Adapters
LoRA fine-tuning with training profiles and managed lifecycle.
Adapters allow you to fine-tune language models using LoRA (Low-Rank Adaptation) to create domain-specific versions that perform better on your particular use cases. MechaMental manages the entire lifecycle from training data to deployment.
Training Profiles
MechaMental offers three training profiles that balance cost, speed, and quality:
| Profile | Speed | Cost | Best For |
|---|---|---|---|
| Economy | Slower | Low | Experimentation and initial prototyping |
| Standard | Moderate | Medium | Production-quality adapters with reasonable turnaround |
| Express | Fast | High | Time-sensitive updates and rapid iteration |
Choose a profile based on your needs. Economy is ideal for testing whether fine-tuning helps your use case before committing to a full training run. Express is best when you need to iterate quickly on adapter quality.
Adapter Lifecycle
Create
Define the adapter with a base model, training profile, and training data. The training data format depends on the base model but typically consists of input/output pairs that demonstrate the desired behavior.
Train
Submit the training job.

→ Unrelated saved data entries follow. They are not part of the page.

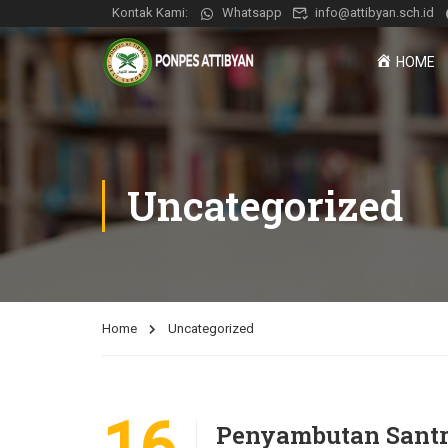
Kontak Kami:
Whatsapp
info@attibyan.sch.id
HOME
Uncategorized
Home
Uncategorized
Penyambutan Santr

Training runs asynchronously on managed infrastructure. You can monitor progress from the adapter detail page.
Evaluate
Review training metrics and test the adapter's output quality. Compare results against the base model to measure improvement on your target tasks.
Deploy
Make the adapter available as a model target in your pipelines. Once deployed, the adapter appears alongside other models in the inference step configuration.
Continuous Learning
Adapters can be retrained with new data as it becomes available. This enables continuous learning loops where your AI models improve over time based on real-world interactions and feedback.
Incremental Improvement
Each training iteration builds on the previous adapter. As you collect more domain-specific examples from production usage, you can retrain to steadily improve output quality without starting from scratch.
Using Adapters in Pipelines
Once deployed, an adapter appears as a model target that can be referenced in inference steps. You can use it as the primary model or as a fallback in a model's fallback chain. This lets you try the fine-tuned adapter first and fall back to the base model if needed.